Le gouvernement militaire a réagi aux manifestations anti-coup en empêchant tout d’abord les médias égyptiens de couvrir les protestations d’une façon qui aurait pu révéler leur importance. Pour exemple, les journalistes se sont tous gaussés du rassemblement de la place Rabaa en disant qu’il résultait de l’effet d’un simple « feu rouge, » et ils ont méthodiquement réduit le nombre de participants aux manifestations anti-coup en parlant de quelques centaines de personnes, même dans les plus importantes. En outre, les chaînes de télévision ont généralement évité les images aériennes des cortèges qui auraient donné un réel aperçu de leur ampleur.
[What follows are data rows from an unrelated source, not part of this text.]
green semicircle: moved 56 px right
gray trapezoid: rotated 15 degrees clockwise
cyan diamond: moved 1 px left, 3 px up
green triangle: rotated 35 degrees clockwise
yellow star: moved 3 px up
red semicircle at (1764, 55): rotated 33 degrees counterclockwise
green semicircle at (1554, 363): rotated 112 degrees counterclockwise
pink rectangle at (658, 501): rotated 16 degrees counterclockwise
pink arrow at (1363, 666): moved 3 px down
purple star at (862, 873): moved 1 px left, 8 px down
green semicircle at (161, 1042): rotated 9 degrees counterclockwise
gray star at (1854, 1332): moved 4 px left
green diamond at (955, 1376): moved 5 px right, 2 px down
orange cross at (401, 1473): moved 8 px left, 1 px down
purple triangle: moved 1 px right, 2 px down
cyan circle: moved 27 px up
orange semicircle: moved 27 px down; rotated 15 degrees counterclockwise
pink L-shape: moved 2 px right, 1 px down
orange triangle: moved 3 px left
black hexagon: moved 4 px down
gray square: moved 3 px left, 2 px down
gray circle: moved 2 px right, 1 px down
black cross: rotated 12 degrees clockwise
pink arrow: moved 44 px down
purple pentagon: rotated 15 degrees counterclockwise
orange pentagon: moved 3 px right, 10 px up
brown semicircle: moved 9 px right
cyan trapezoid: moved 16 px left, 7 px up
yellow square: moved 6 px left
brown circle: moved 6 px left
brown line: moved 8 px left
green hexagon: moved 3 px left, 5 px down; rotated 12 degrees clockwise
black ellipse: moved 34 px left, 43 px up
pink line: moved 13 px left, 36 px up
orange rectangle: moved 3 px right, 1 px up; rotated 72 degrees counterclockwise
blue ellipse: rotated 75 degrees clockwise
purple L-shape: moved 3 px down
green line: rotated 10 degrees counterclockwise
Dès juillet 2013, le gouvernement militaire a physiquement empêché les manifestants anti-coup d’investir la Place Tahrir, qui permet un accès aisé aux médias internationaux en raison de son emplacement au centre du Caire. Tentant apparemment d’intimider ces mêmes manifestants, le gouvernement militaire nouvellement installé a commis plusieurs massacres – à une plus petite échelle - de protestataires au Caire, à Alexandrie, à Port-Saïd, et dans d’autres villes d’Egypte en juillet et août 2013.

Comme toutes ces stratégies se sont avérées insuffisantes pour bloquer le mouvement de protestation anti-coup – lequel était alimenté par l’enregistrement du grand rassemblement de la Place Rabaa diffusé par Al-Jazeera et d’autres réseaux internationaux - le gouvernement a finalement décidé d’agir avec la force brutale le 14 août 2013, massacrant plus de 900 manifestants en l’espace de quelques heures sur les deux plus grands sites de rassemblement.

Depuis lors, alors que des milliers de partisans de la Confrérie Musulmane étaient arrêtés, les protestataires se sont dispersés et les manifestations sont devenues plus réduites et moins fréquentes. En même temps qu’elles étaient éliminées de la vie publique, leurs voix ont été étouffées.

Si le journalisme est au moins pour une part, de donner la parole aux opprimés, alors il incombe aux journalistes occidentaux de donner la voix aux Egyptiens réprimés, marginalisés et de plus en plus muselés.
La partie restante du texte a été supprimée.